Does the withdrawal agreement cover all rights, or might British people living in Europe be at a disadvantage in some areas, akin to third-country citizens? For example, if we buy property, will we be subject to higher taxes than EU citizens?
The Withdrawal Agreement secures the rights of residence, right to work or study, access to healthcare, benefits and education, lifetime protection of pensions, and the right to bring existing close family members to live with them in France. You fall in scope if you are a UK national living in France at the end of the transition period for as long as you remain resident in France. There are issues not covered by the Withdrawal Agreement, such as the right to vote in French or European elections. Property tax is a separate issue, but will not be affected. UK nationals will become Third Country Nationals but they are treated the same as EU citizens in regards to property tax.

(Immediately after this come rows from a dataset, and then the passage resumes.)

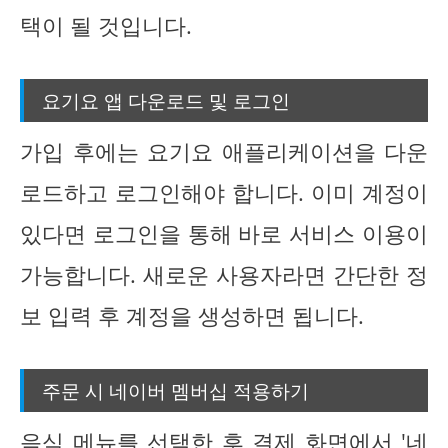
택이 될 것입니다.
요기요 앱 다운로드 및 로그인
가입 후에는 요기요 애플리케이션을 다운
로드하고 로그인해야 합니다. 이미 계정이
있다면 로그인을 통해 바로 서비스 이용이
가능합니다. 새로운 사용자라면 간단한 정
보 입력 후 계정을 생성하면 됩니다.
주문 시 네이버 멤버십 적용하기
음식 메뉴를 선택한 후 결제 화면에서 '네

I’ve owned a home in France for very nearly 5 years and live there full time whilst not working. My company is based in the UK where I pay my business taxes. I work overseas on assignments. I’m hoping to start an additional business in France in 2021. I have not registered at my local commune for a CDS. Is it possible to stay in France under my current conditions?
As you are living in France now, you will be covered by the Withdrawal Agreement and need a residence permit linked to this special status. You will need to apply online to the residency application website which will open from the start of July 2020. This is the case for all UK nationals living in France. You should seek independent tax advice for the workings of your companies. There is a bilateral treaty on double taxation between the UK and France but we cannot advise on where you should be paying tax.
The WA discusses family reunification after the transition. Please confirm that an elderly U.K. parent can join their U.K. family resident in France, after the transition, with the S1 and with the same legal residency requirements as pre end of the transition.
The WA does indeed cover family reunification. The definition of a close family member includes spouses, civil partners, unmarried partners, children under the age of 21, grandchildren and dependent children and parents and grandparents. We are waiting for the French authorities to confirm what criteria, if any, those family members would need to meet in terms of residency, and how their healthcare would be covered. I realise that doesn’t give you complete clarity at the moment, but we will share more details as soon as we can.